#### PROBLEM STATEMENT:
Print every line from the start of the data, and when you reach the line with "пивом и доставкой из города громко хохотавших", include it and stop. Pictures are not part of the copy.
*** MATERIAL SHOWN ***
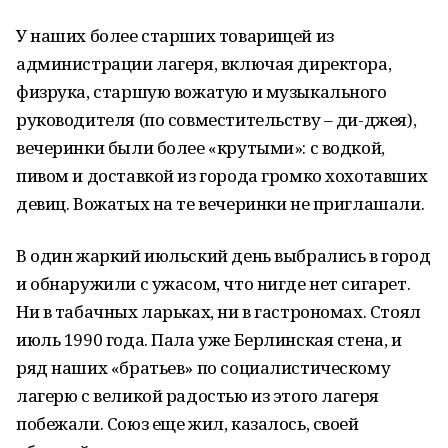
У наших более старших товарищей из
администрации лагеря, включая директора,
физрука, старшую вожатую и музыкального
руководителя (по совместительству – ди-джея),
вечеринки были более «крутыми»: с водкой,
пивом и доставкой из города громко хохотавших
девиц. Вожатых на те вечеринки не приглашали.
В один жаркий июльский день выбрались в город
и обнаружили с ужасом, что нигде нет сигарет.
Ни в табачных ларьках, ни в гастрономах. Стоял
июль 1990 года. Пала уже Берлинская стена, и
ряд наших «братьев» по социалистическому
лагерю с великой радостью из этого лагеря
побежали. Союз еще жил, казалось, своей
*** End of MATERIAL SHOWN ***
#### TASK SOLUTION:
У наших более старших товарищей из
администрации лагеря, включая директора,
физрука, старшую вожатую и музыкального
руководителя (по совместительству – ди-джея),
вечеринки были более «крутыми»: с водкой,
пивом и доставкой из города громко хохотавших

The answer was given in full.